Anlass dazu war eine kleine Anfrage im Abgeordnetenhaus Berlin >>> Drucks. 16/14436 (PDF, 38 KB), deren Text wörtlich aus früheren von der Menschenrechtsgruppe Zwischengeschlecht.org initiierten parlamentarischen Anfragen übernommen worden war (mit Ausnahme der Auslassung der Teilfragen betreffend Peer Support für direkt Bedrohte oder bereits Betroffen gemachte, sowie der nicht minder fragwürdigen Sexualisierung des Titels) – bezeichnenderweise ohne Absprache.

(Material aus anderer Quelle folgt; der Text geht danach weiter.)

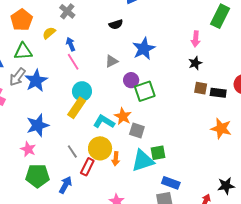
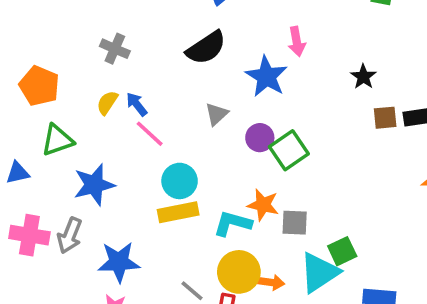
black semicircle: (116, 24) -> (206, 48), size x1.6
yellow semicircle: (49, 33) -> (107, 103), moved
pink arrow: (196, 39) -> (297, 41), moved
gray arrow: (17, 77) -> (70, 235), moved
blue star: (36, 81) -> (94, 185), turned 30
yellow rectangle: (77, 108) -> (178, 212), turned 60
blue star: (38, 125) -> (119, 262), turned 30
orange arrow: (116, 159) -> (271, 282), turned -72

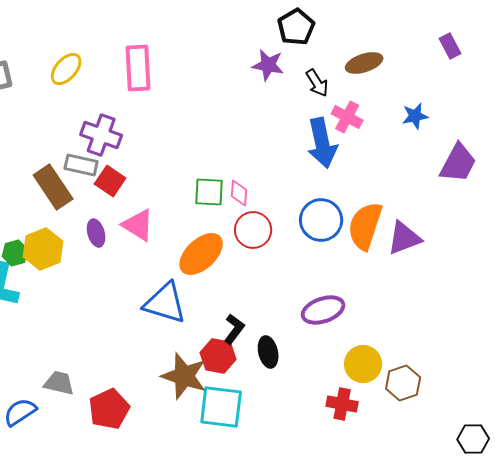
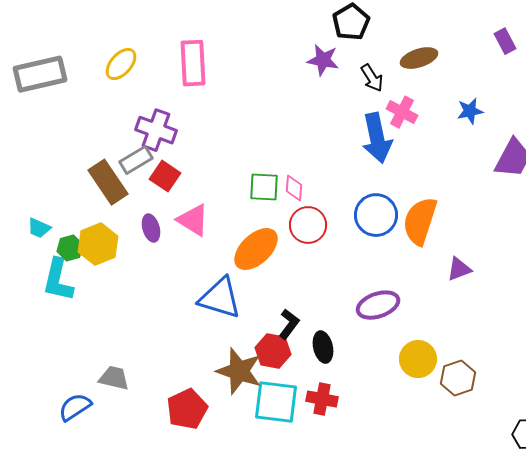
gray rectangle: (81, 165) -> (136, 160), turned -44
purple triangle: (404, 238) -> (459, 269), moved, size x0.7
red cross: (342, 404) -> (322, 399), moved
red pentagon: (109, 409) -> (187, 409), moved

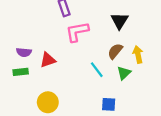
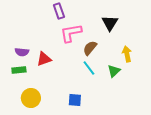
brown semicircle: (115, 51) -> (90, 48), moved
yellow circle: (48, 102) -> (31, 98), moved
blue square: (109, 104) -> (75, 100), moved

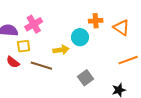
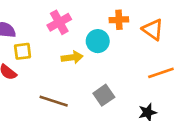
pink cross: (34, 24) -> (59, 22), moved
brown line: (41, 66) -> (54, 101), moved

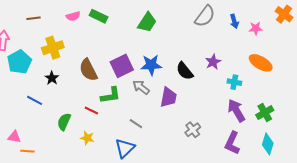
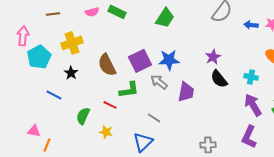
blue arrow: (234, 21) -> (251, 25), moved, turned 112
purple star: (213, 62) -> (213, 57), moved
black semicircle: (185, 71) -> (219, 79), moved
gray cross: (193, 130) -> (208, 145), moved, turned 35
orange line: (27, 151) -> (47, 145), turned -72

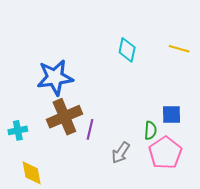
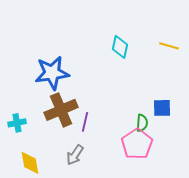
gray arrow: (121, 153) -> (75, 155), moved
pink pentagon: (165, 153) -> (137, 144), moved

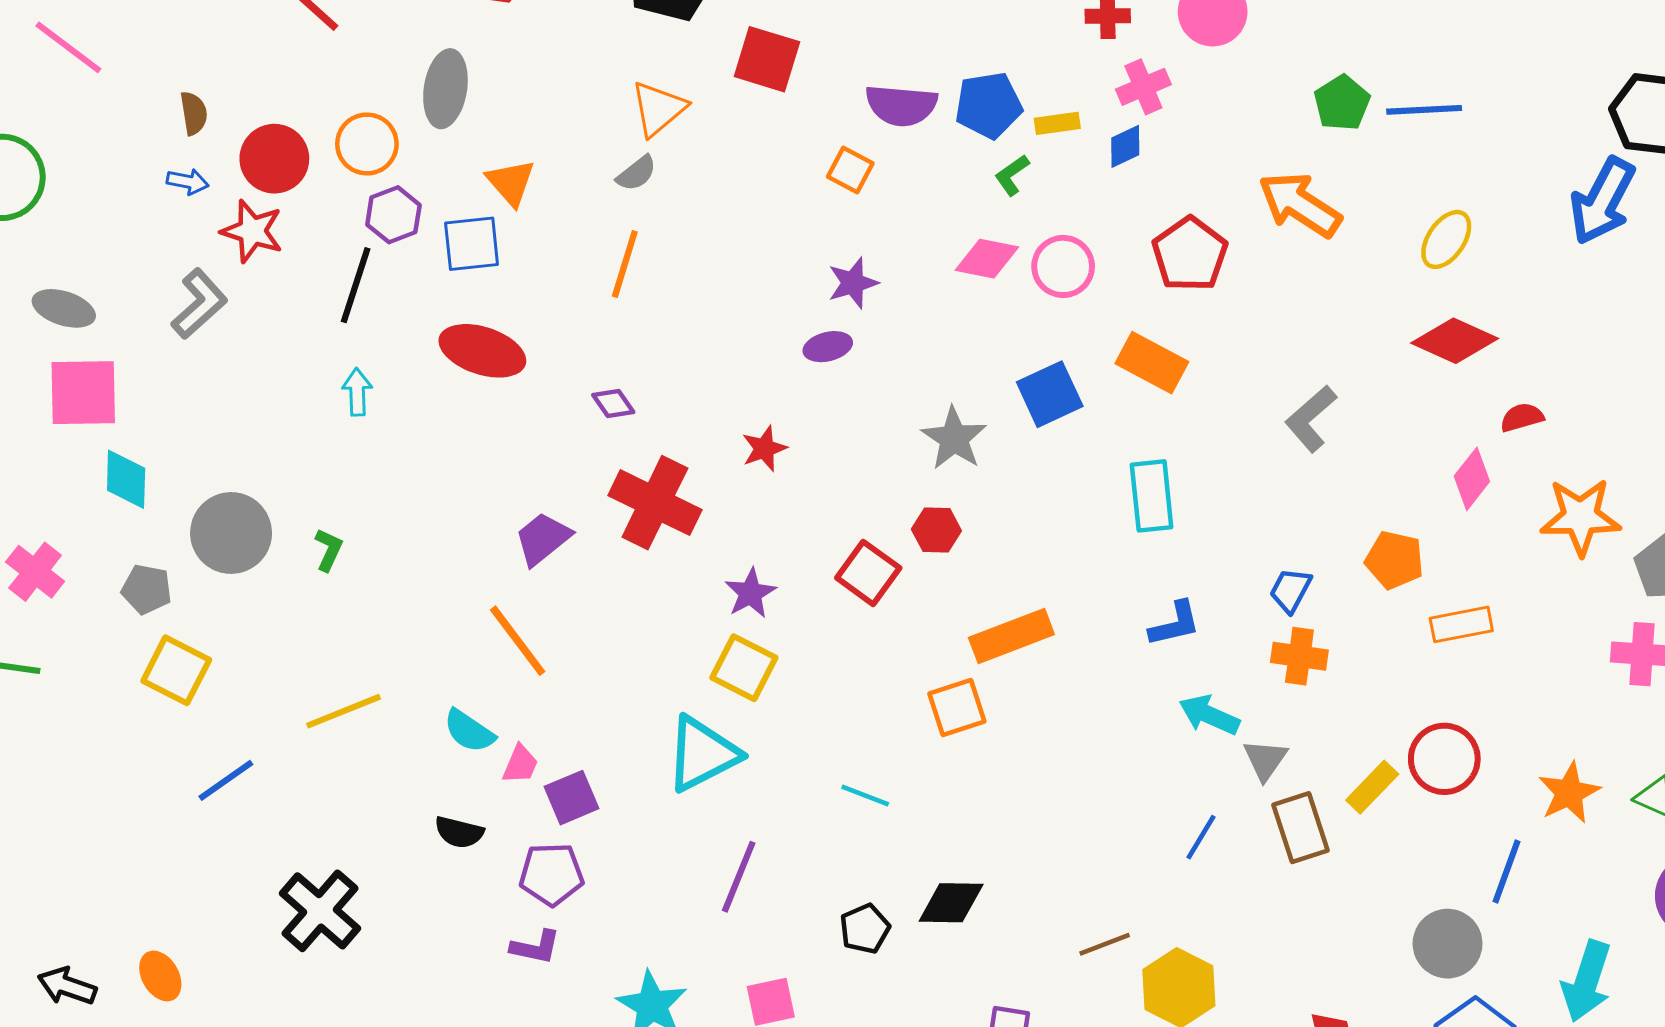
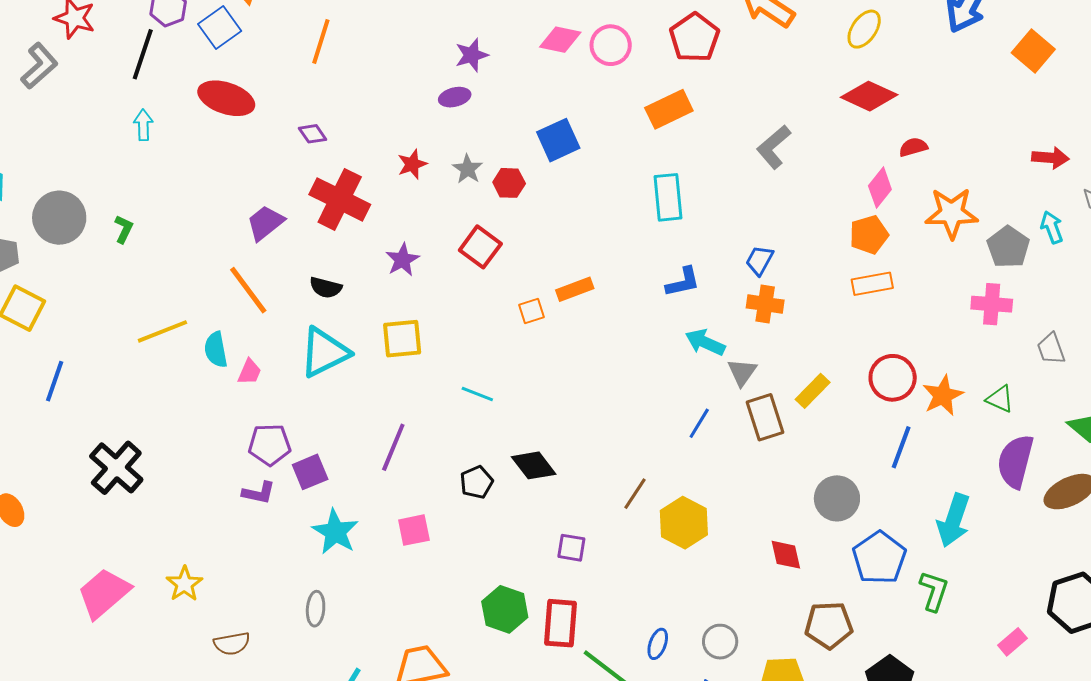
blue square: (472, 244) -> (220, 27), turned -30
orange rectangle: (1152, 363) -> (669, 109), turned -54
blue square: (1050, 394) -> (558, 140), moved
gray star: (954, 438) -> (468, 169), moved, size x0.7
red hexagon: (936, 530) -> (509, 183), moved
orange pentagon: (1394, 560) -> (869, 235), moved, turned -30
orange rectangle: (1011, 636) -> (575, 289), size x0.7
yellow square: (744, 668) -> (402, 339), moved, turned -33
orange square: (957, 707) -> (532, 311), moved, size x0.7
yellow line: (343, 711) -> (162, 331), moved
cyan semicircle: (469, 731) -> (216, 350), turned 45
cyan triangle: (702, 754) -> (324, 352), moved
red circle: (1444, 759) -> (893, 378), moved
blue line: (226, 780) -> (55, 381), turned -36
purple square: (572, 798) -> (310, 472), moved
black semicircle: (459, 832) -> (326, 288), moved
black diamond: (951, 903) -> (534, 465), turned 51
brown line: (1105, 944) -> (635, 494), turned -36
gray circle: (1448, 944) -> (837, 498), moved

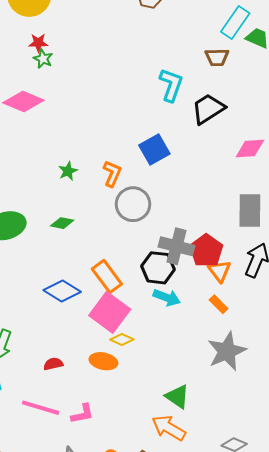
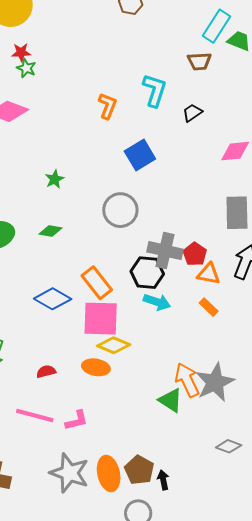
black trapezoid: (208, 109) -> (192, 113), size x0.6
orange L-shape: (112, 174) -> (107, 106), moved
red pentagon: (206, 251) -> (195, 254), size x0.7
orange triangle: (219, 271) -> (209, 274), turned -40
pink square: (110, 312) -> (101, 319), turned -33
yellow diamond: (122, 340) -> (114, 345), size x1.4
gray star: (227, 351) -> (215, 382), moved
orange arrow: (169, 428) -> (187, 380), moved, turned 36

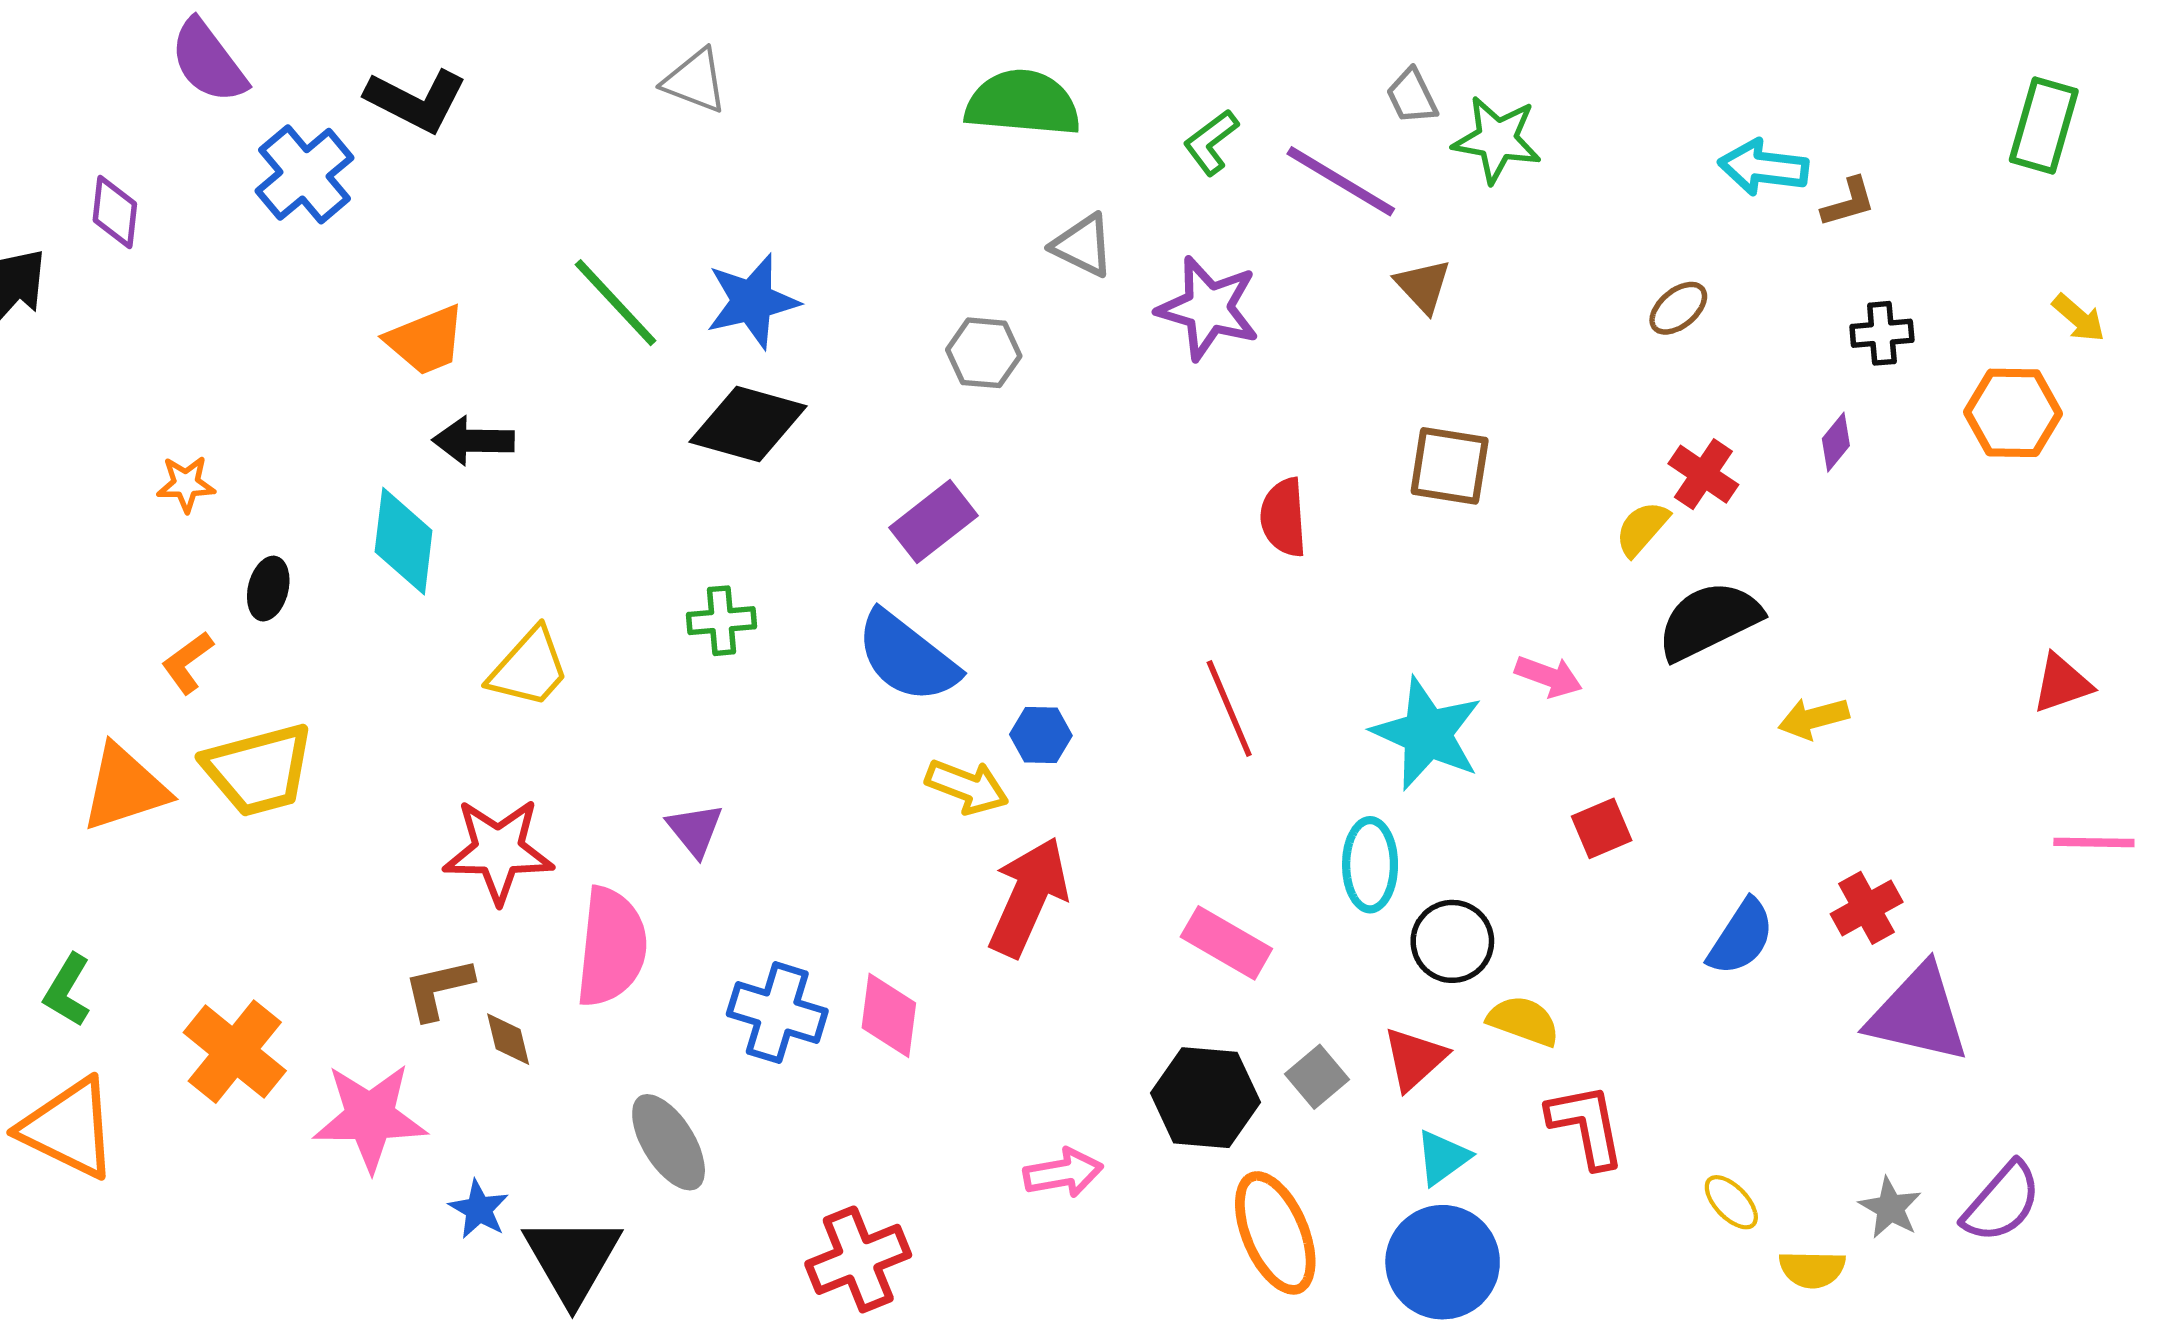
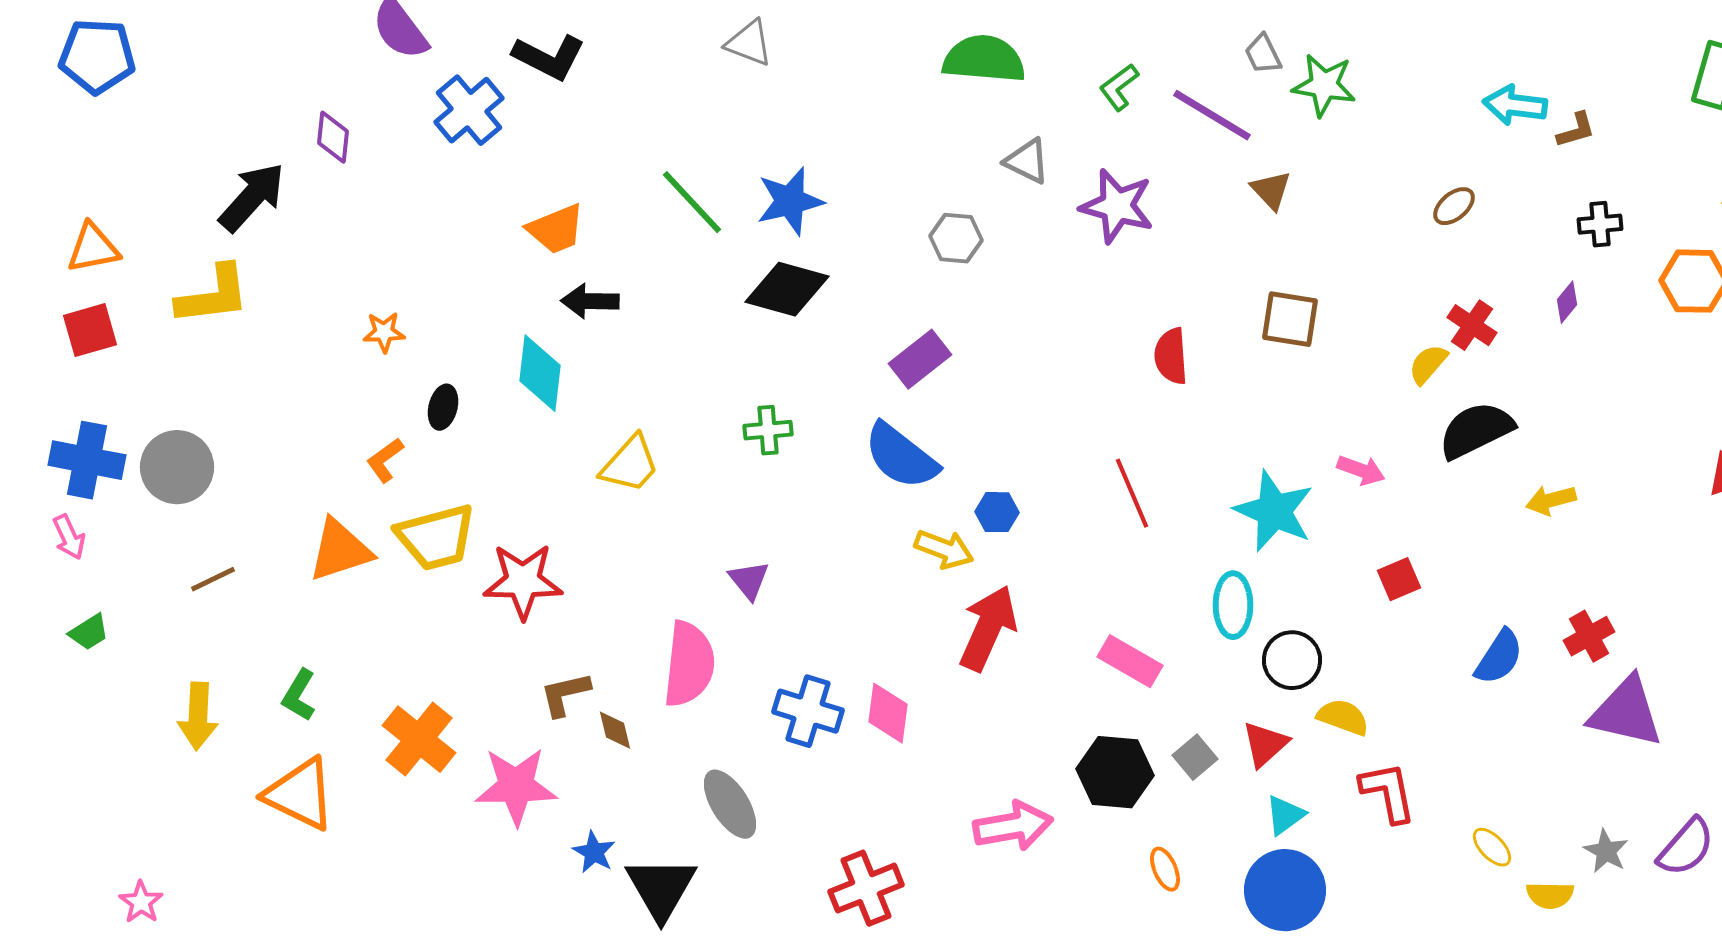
red star: (498, 851) -> (523, 581), moved
pink arrow: (1063, 1173) -> (1013, 826), size x1.4
orange ellipse: (1275, 1233) -> (1165, 869), size x0.5

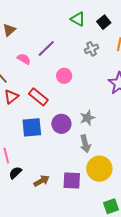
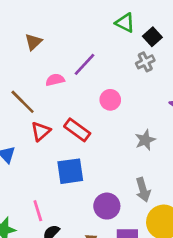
black square: (104, 22) -> (152, 37), moved
pink semicircle: (24, 59) -> (55, 80), turned -40
gray star: (87, 118) -> (145, 140), moved
purple circle: (61, 124) -> (107, 206), moved

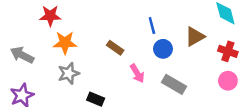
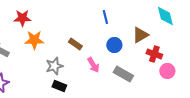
blue line: (152, 26) -> (105, 17), moved
red cross: (228, 51) -> (154, 54), moved
gray star: (69, 73) -> (54, 66), moved

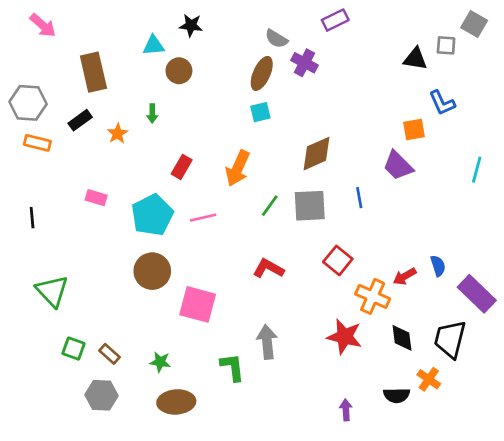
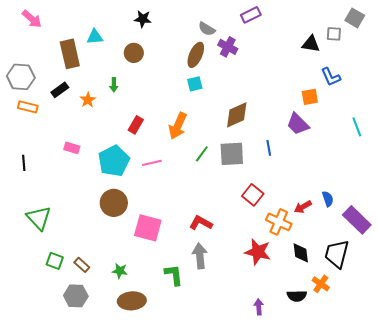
cyan triangle: (154, 45) -> (95, 37), moved
cyan line: (477, 170) -> (357, 127), turned -36
red L-shape: (268, 268) -> (201, 223), moved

In seiner Antwort stellte sich der Berliner Senat schamlos und tatsachenwidrig gleich selber einen Persilschein aus, indem er die Durchführung von kosmetischen Genitaloperationen an Kindern a.k.a. Genitalverstümmelungen in diversen Berliner Kinderkliniken pauschal rundheraus abstritt:

„Dem Senat liegen keine Erkenntnisse über konkrete Fälle mit derartigen Eingriffen oder Therapien vor. Eine rechtliche Beurteilung ist somit nicht möglich.“ (Drucks. 16 / 14436, S. 2). 

„Auch gibt es keine Erkenntnisse darüber, ob und welche Krankenhäuser in Berlin solche Behandlungen an Kindern vorgenommen haben.“
(Drucks. 16 / 14436, S. 1).
 

• Tatsache bleibt, dass „solche Behandlungen an Kindern“ in Berlin sowohl in der Charité wie auch in verschiedenen Privatkliniken seit Jahr und Tag systematisch „vorgenommen“ werden, obwohl es sich dabei klar um schwerwiegende Menschenrechtsverletzungen handelt, namentlich gegen das Grundrecht auf körperliche Unversehrtheit und Selbstbestimmung. 

• Tatsache bleibt, dass der Senat, der diese Verstümmelungen duldet und durch Wegschauen und Leugnen unterstützt, in der Antwort zu seiner Weisswaschung abschließend als Feigenblatt auf ein von ihm publiziertes "Fachgespräch" u.a. mit den üblichen "(Trans-)Gender-ExpertInnen" verweist (Drucks. 16 / 14436, S. 2). In dieser Doku 22 "Zur Trans- und Intergeschlechtlichkeit" werden Betroffene von Genitalverstümmelungen in Kinderklinken u.a. einmal mehr für Anliegen dritter Interessengruppen instrumentalisiert, u.a. durch Menschen, die heute noch als Funktionäre z.T. in Inter- und Transzusammenhängen aktiv sind (z.T. inzwischen deutlich progeressiver). Dieser Blog bedauert sehr, dass bis heute noch niemand von diesen Betreffenden öffentlich gegen diese unhaltbare "Feigenblatt-Strategie" Stellung bezogen hat.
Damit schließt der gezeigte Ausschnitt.